An evocative poem, “Stairway to the Stars,” embodies an involuntary military LSD test subject at the infamous Porton Down lab. A personal story, In Silent Springfiields, Smithers writes of the shock of discovering that she lives within biking distance to the plant that produces fuel for most UK reactors, and has since producing fuel for the world’s first commercial nuclear power station in 1956. Her research finds measured high levels of local radiation, and increasing childhood leukemia,
What begins in a starry cauldron, ends with a science lesson describing the birth of uranium in star burst. She juxtaposes the knights’ abuse of the underworld with the brutal process of uranium mining. A fascinating sidetrack gives the reader a view of 2 billion year old fission reactors that have developed naturally in West Africa. Of the 17 that withstood time, only one remains, the rest mined out of existence by the French.

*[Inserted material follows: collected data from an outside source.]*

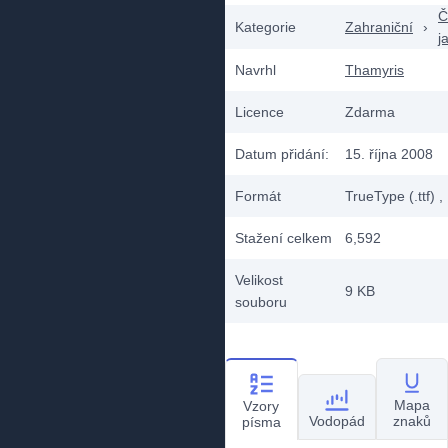
Č
Kategorie
Zahraniční
›
j
Navrhl
Thamyris
Licence
Zdarma
Datum přidání:
15. října 2008
Formát
TrueType (.ttf)
,
Stažení celkem
6,592
Velikost
9 KB
souboru
Mapa
Vzory
Vodopád
znaků
písma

Lorna Smithers’ bardic fire burns away the blinders. Her non-linear narrative and graceful facility changing voices whet the attention while building her thesis with steady momentum. Her poetic skills create a language with a rolling resonance, like a spell, that breaks with the timeline ending at some future point that she casts as a new beginning. The book is a pleasure to read, grounding exhaustive scholarship with crisp sensual detail. She’s not only studied the language of Myth, she speaks it.
As the author says,
“These stories flash their warning as man-made climate change drives the runaway train toward drowned lands. As fracking threatens to rock the earth and cause new floods they form a desperate signal to sober up, slow down, stop the train.”